My analysis follows.
Based upon the above cited statutes and regulations federal and Massachusetts special education law regarding IE’s are essentially identical, in that under both the Local Education Authority (LEA) must either pay for any parentally requested IE or seek a hearing challenging the parentally requested IE on the basis that the LEA’s IE is complete and appropriate. However, there is one significant exception. Massachusetts special education law and regulations provide for full LEA funding of parentally requested IE’s if the child’s family income does not exceed 400% of the federal poverty level/the student is eligible for free or reduced cost lunch. APS does neither dispute the fact that Carol is eligible for free school lunch or that the IEs requested by Parent are equivalent to the types of assessments done by APS.

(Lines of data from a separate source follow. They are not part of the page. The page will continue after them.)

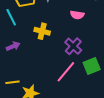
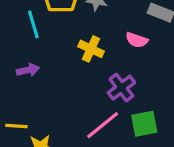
yellow cross: (42, 31) -> (91, 49), moved

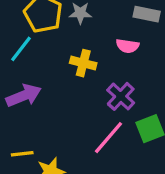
cyan line: (33, 24) -> (21, 49), turned 64
purple arrow: (28, 70) -> (24, 96), size x1.5

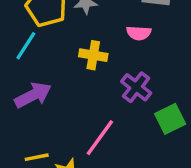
pink line: (108, 138) -> (100, 138), moved

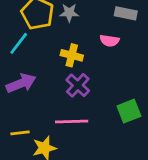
purple cross: (136, 87) -> (78, 85), moved
pink line: (100, 138) -> (72, 122), turned 48

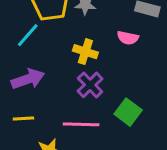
green square: (129, 111) -> (128, 112), moved, turned -35
yellow line: (20, 133) -> (23, 118), moved

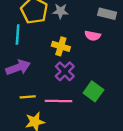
cyan line: (28, 35) -> (18, 35), turned -36
yellow line: (23, 118) -> (28, 97), moved

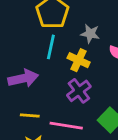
gray star: (60, 11) -> (90, 34), moved
cyan line: (18, 35) -> (51, 47), moved

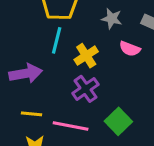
gray star: (90, 34) -> (112, 19), moved
yellow cross: (79, 60) -> (86, 56), turned 30

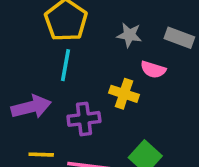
yellow cross: (86, 56) -> (124, 94), moved, turned -35
purple cross: (86, 89) -> (84, 119), moved, turned 32

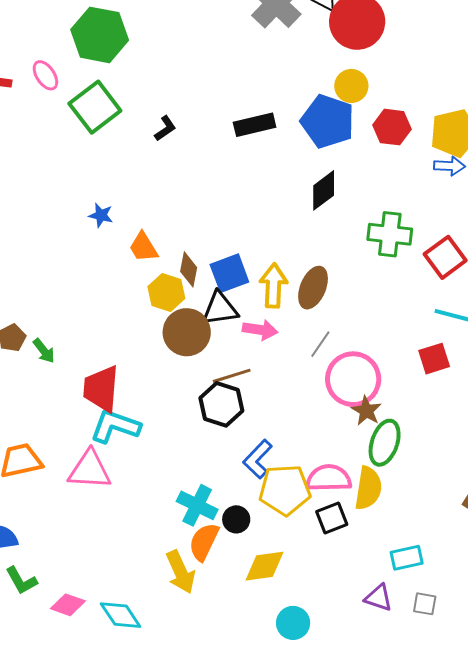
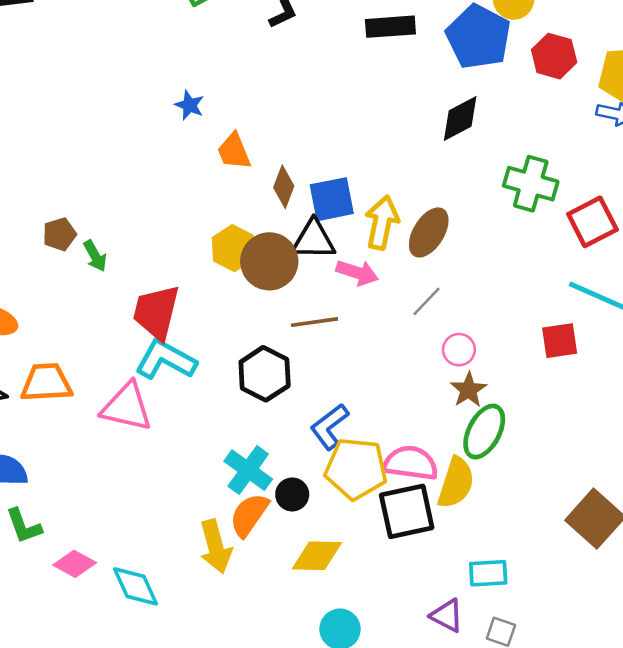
yellow hexagon: (166, 293) -> (233, 248), moved
pink circle: (353, 379) -> (459, 350), size x0.5
black hexagon: (221, 404) -> (265, 374), moved
black square: (332, 518) -> (407, 511), size x1.5

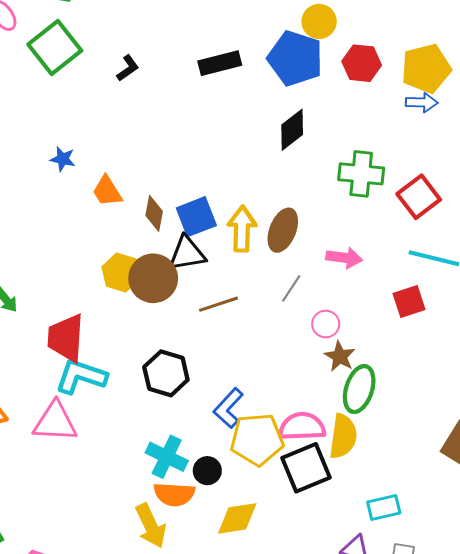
pink arrow: (357, 273) -> (344, 258), moved
brown line: (315, 322) -> (218, 304), moved
orange semicircle: (249, 515) -> (174, 494), turned -111

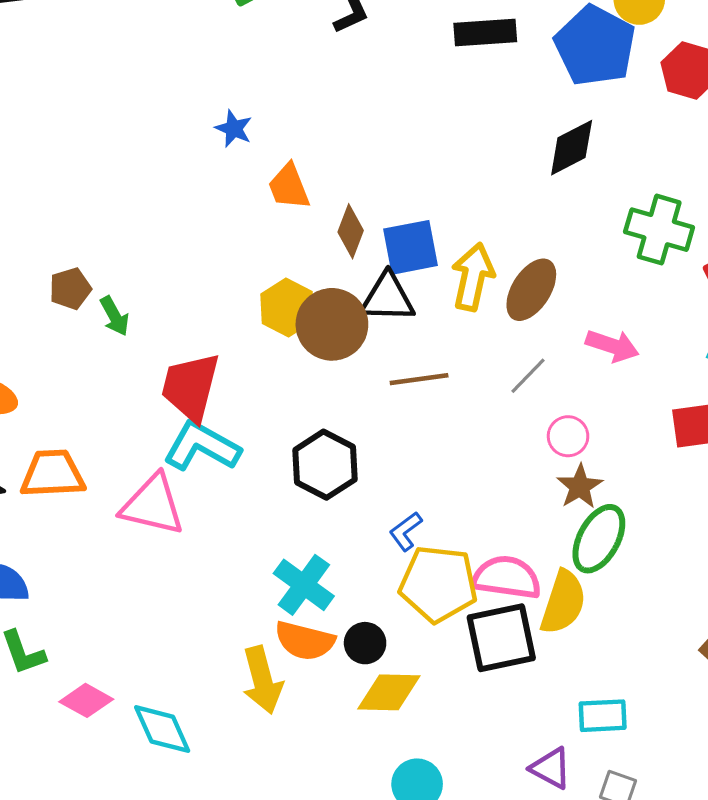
blue L-shape: (228, 408) -> (406, 531), size x0.7
black circle: (207, 471) -> (365, 643), moved

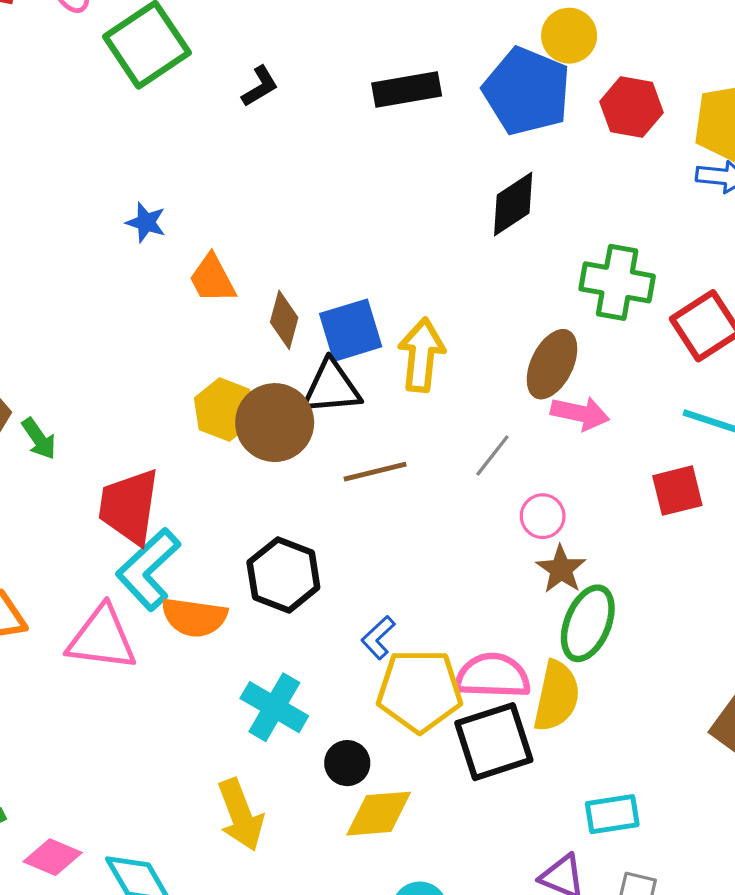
brown ellipse: (531, 290) -> (552, 364), moved
cyan L-shape: (202, 446) -> (148, 569), turned -66
orange semicircle: (305, 641) -> (194, 617), moved

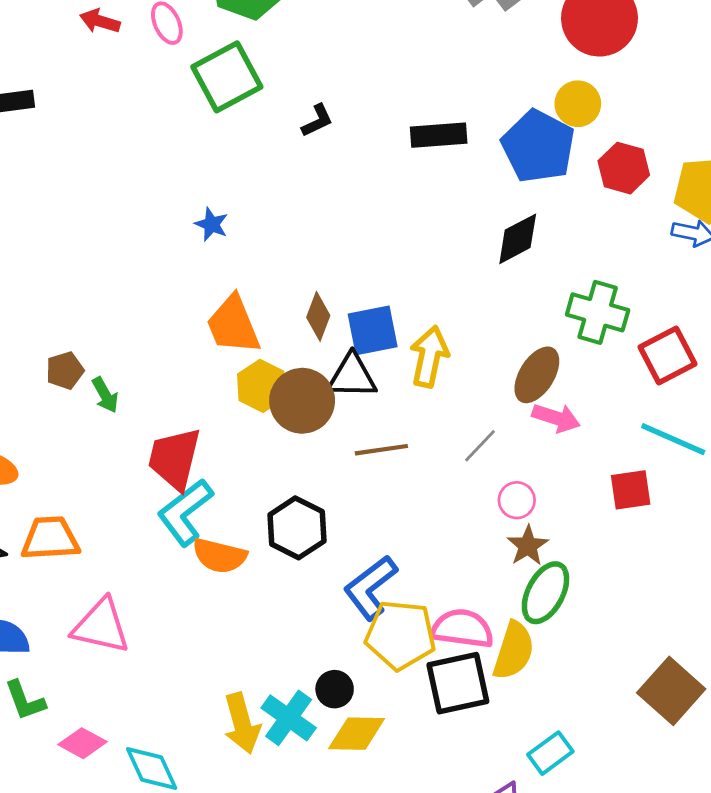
orange trapezoid: (212, 279) -> (233, 325), moved, size x1.4
pink triangle: (102, 638) -> (101, 626), moved
blue L-shape: (378, 638) -> (370, 588), size x1.8
cyan cross: (274, 707) -> (289, 718), moved
cyan rectangle: (612, 814) -> (550, 753), turned -33

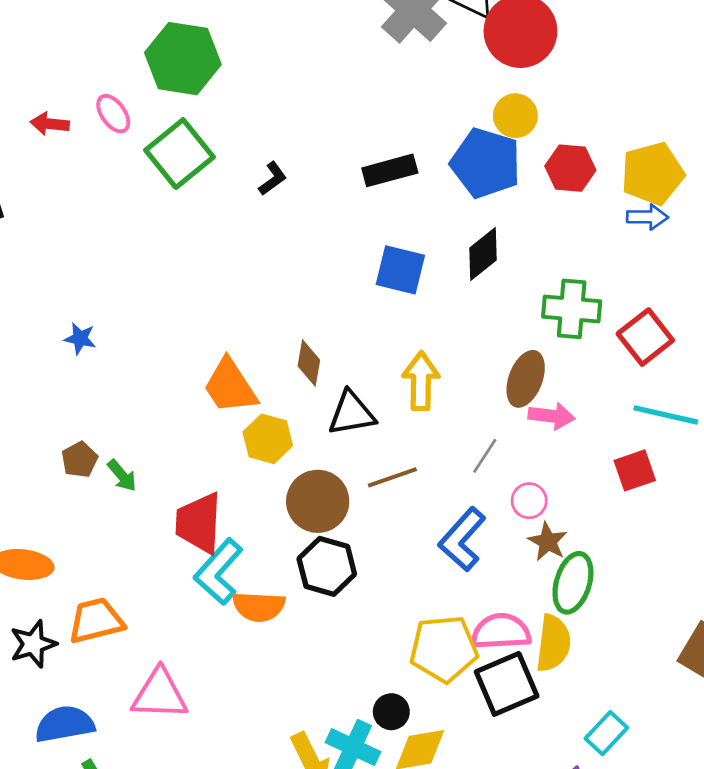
blue star: (212, 224) -> (80, 338), moved
blue square: (373, 330) -> (400, 270), moved, turned 36
brown circle: (302, 401) -> (318, 501), moved
blue L-shape: (370, 588) -> (462, 539), moved

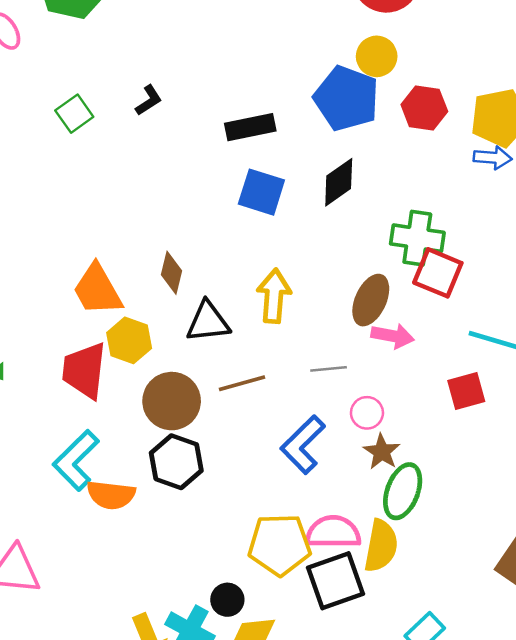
green square: (180, 154) -> (74, 114), moved, size x0.6
black rectangle: (390, 170) -> (250, 127), moved
red square: (645, 337) -> (438, 273), moved, turned -33
gray line: (485, 456) -> (329, 369), turned 48
red trapezoid: (199, 523) -> (84, 370), moved

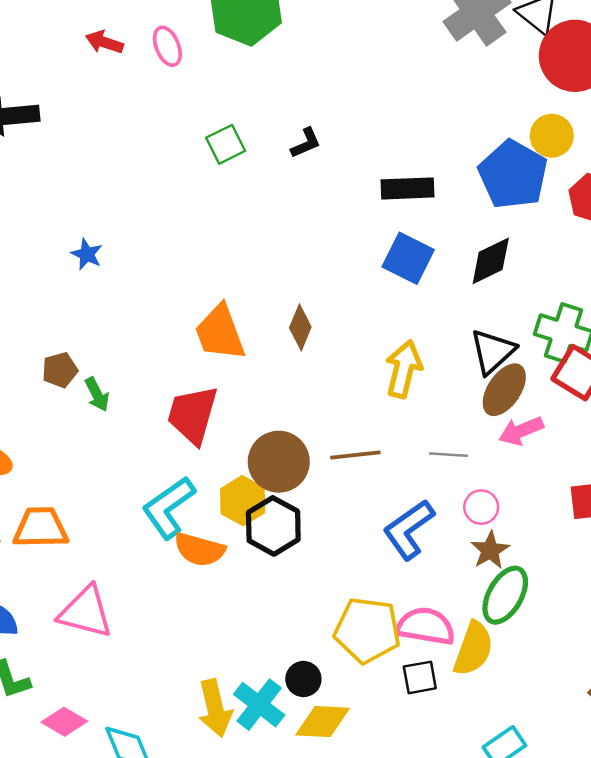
black triangle: (208, 322) -> (493, 351), moved, turned -45
pink arrow: (393, 336) -> (521, 431), turned 138
yellow hexagon: (129, 340) -> (243, 501), moved
black square: (336, 581) -> (420, 677), size x0.6

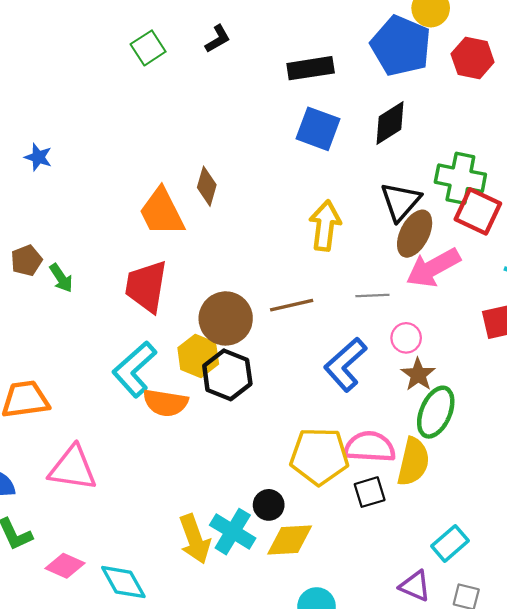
brown diamond: (300, 327) -> (207, 186), moved
pink arrow: (521, 431) -> (433, 268), size x1.4

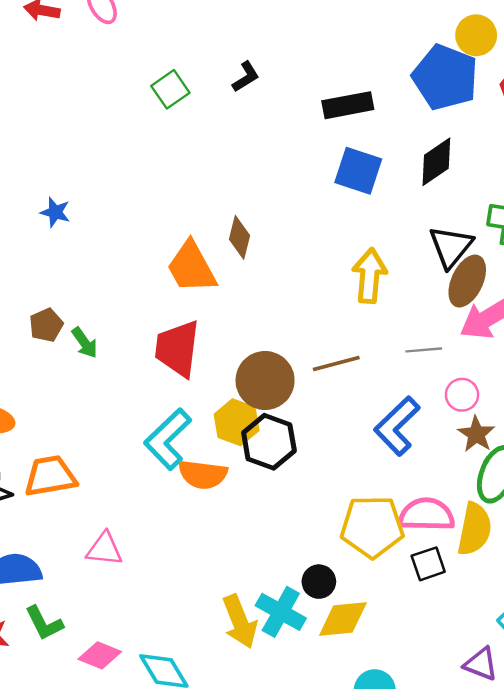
pink triangle: (73, 468) -> (104, 549), size x0.7

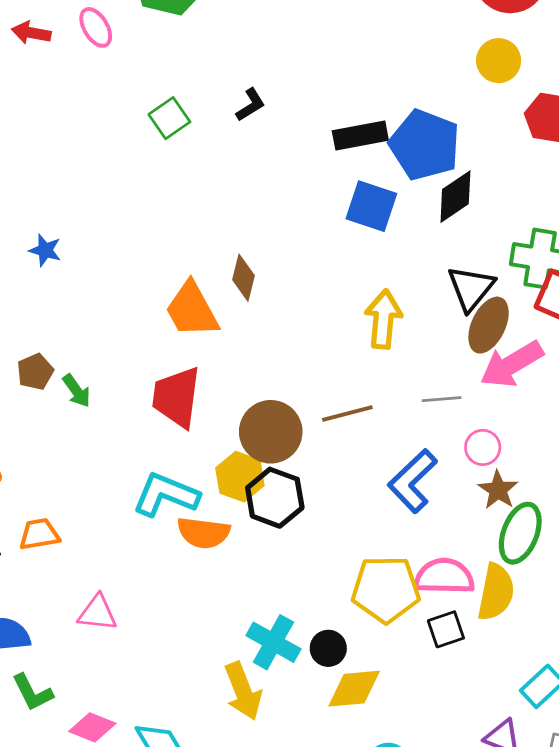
blue pentagon: (445, 77) -> (425, 145), moved
cyan L-shape: (168, 439) -> (166, 495), turned 66
orange trapezoid: (50, 476) -> (39, 534), size x0.7
cyan cross: (281, 612) -> (273, 642), moved

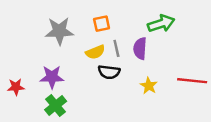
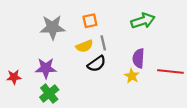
purple semicircle: (140, 48) -> (138, 58), moved
black semicircle: (109, 72) -> (97, 64), turned -42

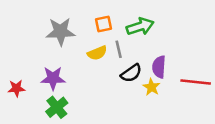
green arrow: (143, 21) -> (140, 26), moved
black semicircle: (97, 64) -> (131, 73), moved

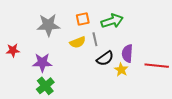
red star: (16, 88) -> (13, 50), moved

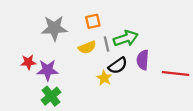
green arrow: (112, 21) -> (126, 38), moved
red star: (13, 50) -> (28, 62), moved
yellow star: (121, 70) -> (104, 78), moved

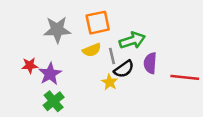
orange square: (93, 21) -> (98, 23), size x1.5
gray line: (106, 44) -> (112, 56), moved
purple star: (48, 70) -> (50, 74), turned -30

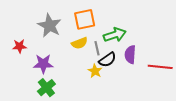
gray star: (57, 30) -> (50, 26), turned 30
red star: (30, 65) -> (19, 46), moved
purple star: (50, 74) -> (43, 64), turned 30

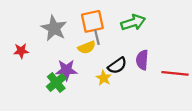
green arrow: (115, 35) -> (133, 23), moved
gray line: (97, 48) -> (97, 37), moved
purple star: (43, 64) -> (66, 70), moved
green cross: (46, 88) -> (56, 82), moved

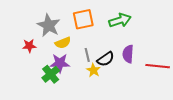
gray line: (97, 37) -> (87, 55), moved
yellow semicircle: (87, 47) -> (63, 43), moved
red star: (21, 51) -> (29, 46), moved

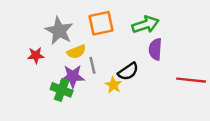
purple semicircle: (128, 54) -> (155, 49), moved
gray line: (87, 55) -> (92, 65), moved
green cross: (51, 74) -> (62, 90), turned -30

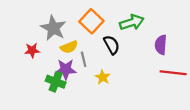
orange square: (101, 23) -> (91, 21), turned -35
purple semicircle: (155, 49) -> (161, 45), moved
black semicircle: (128, 71) -> (112, 45), moved, turned -84

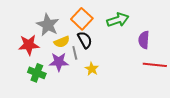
black semicircle: (112, 45) -> (85, 40), moved
red star: (32, 50) -> (29, 45), size x1.5
green cross: (56, 82) -> (37, 73), moved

APS argues that the Massachusetts law is in conflict with the federal statute/regulation; that such state provisions violate APS’ right under federal law to request a due process hearing; and therefore such state provisions are ultra vires (prohibited, beyond its powers or authority – Black’s law dictionary). I have carefully considered APS’ argument. Clearly M.G.L. c.71B s.3 and 603 CMR 28.04(5) grant low income parents in Massachusetts additional protections that are not found in 20 U.S.C. §1400 et seq. or its regulations 34 CFR 300 et seq.
I conclude that Massachusetts special education law prevails in this situation. Federal Courts in the First Circuit have consistently ruled that state special education law cannot reduce or restrict educational standards or services below the federal special education law threshold. The First Circuit has consistently ruled that state special education law can extend educational standards and services beyond which or higher than federal special education law requires. These concepts are succinctly summarized in Mr. I. v. Maine School Administrative District No. 55 480 F. 3d. 1, 10-11 (1 st Cir 2007):
Though the IDEA “establishes a basic floor of education” for children with disabilities, guaranteeing them “[a] free appropriate public education,” 20 U.S.C. §1412(a)(1)(A) , it does not displace the states from their traditional role in setting their own education policy. Burlington, 736 F.2d at 788-89 ; see also J.D., 224 F.3d at 65 ; Daniel R.R. v. State Bd. Of Educ., 874 F.2d 1036, 1044 (5 th Cir. 1989) . Each state thus remains free to calibrate its own educational standards, provided it does not set them below the minimum level prescribed by the statute. Roland M., 910 F.2d at 987 ; Burlington, 736 F.2d at 788-89 .
Also in David D. v. Dartmouth School Committee 775 F.2d 411, 416-423 (1 st Cir. 1985) and Town of Burlington v. Department of Education 736 F. 2d 773, 792 (1 st Cir. 1989) the First Circuit ruled that states are:
free to exceed, both substantively and procedurally, the protection and services to be provided to its disabled children.
Based on the above, I conclude that Massachusetts special education law confers upon low income parents whose children qualify for free or reduced cost lunch the right to a publicly funded IE. M.G.L. c.71B s. 3 and 603 CMR 28.04(5) do not conflict with the “basic floor” or “minimal level prescribed by the [federal] statute” (cited above) but procedurally and substantively exceed the standards, protections and services provided to disabled children in Massachusetts.
1) Parent’s Motion For Partial Summary Judgment is GRANTED .
2) Pursuant to M.G.L. c. 71B s.3 and 603 CMR 28.04(5) Attleboro Public Schools shall fund Parent’s request for an Independent Evaluation that is equivalent to the types of assessments done by APS.
By the Hearing Officer
Dated: May 19, 2009
Carol is a pseudonym chosen by the Hearing Officer to protect the privacy of the student in publicly available documents.